=== Data listing ===
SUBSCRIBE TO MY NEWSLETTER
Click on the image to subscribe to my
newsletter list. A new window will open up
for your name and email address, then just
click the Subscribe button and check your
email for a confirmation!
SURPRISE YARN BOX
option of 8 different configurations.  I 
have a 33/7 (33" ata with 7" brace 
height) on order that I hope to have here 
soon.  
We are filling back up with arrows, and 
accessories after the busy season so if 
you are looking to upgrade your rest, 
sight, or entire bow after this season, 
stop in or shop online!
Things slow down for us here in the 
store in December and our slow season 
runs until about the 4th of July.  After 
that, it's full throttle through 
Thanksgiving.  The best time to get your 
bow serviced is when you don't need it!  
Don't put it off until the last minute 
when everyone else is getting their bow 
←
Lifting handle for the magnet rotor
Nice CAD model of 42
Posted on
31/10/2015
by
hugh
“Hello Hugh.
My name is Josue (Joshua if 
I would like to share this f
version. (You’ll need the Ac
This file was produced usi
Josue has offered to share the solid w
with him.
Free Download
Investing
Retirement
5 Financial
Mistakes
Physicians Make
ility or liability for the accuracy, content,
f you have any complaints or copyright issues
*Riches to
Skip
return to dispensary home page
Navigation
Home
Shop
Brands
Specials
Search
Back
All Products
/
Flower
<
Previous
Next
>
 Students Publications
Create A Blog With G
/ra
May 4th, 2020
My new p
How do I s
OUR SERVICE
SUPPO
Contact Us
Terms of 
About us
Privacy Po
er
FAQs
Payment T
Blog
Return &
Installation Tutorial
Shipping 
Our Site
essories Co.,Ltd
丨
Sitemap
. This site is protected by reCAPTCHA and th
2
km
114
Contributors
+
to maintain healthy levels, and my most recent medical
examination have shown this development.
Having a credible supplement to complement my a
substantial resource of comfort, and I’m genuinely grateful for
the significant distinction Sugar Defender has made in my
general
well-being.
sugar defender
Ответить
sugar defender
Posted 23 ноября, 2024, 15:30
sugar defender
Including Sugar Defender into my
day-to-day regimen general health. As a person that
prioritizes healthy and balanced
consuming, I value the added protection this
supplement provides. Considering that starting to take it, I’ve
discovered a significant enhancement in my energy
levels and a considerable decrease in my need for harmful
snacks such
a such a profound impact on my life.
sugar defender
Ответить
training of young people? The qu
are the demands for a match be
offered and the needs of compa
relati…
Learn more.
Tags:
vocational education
===
(Your task) Every line in the listing that holds the string "slow" should be copied out.

(Completed task)
Things slow down for us here in the 
store in December and our slow season 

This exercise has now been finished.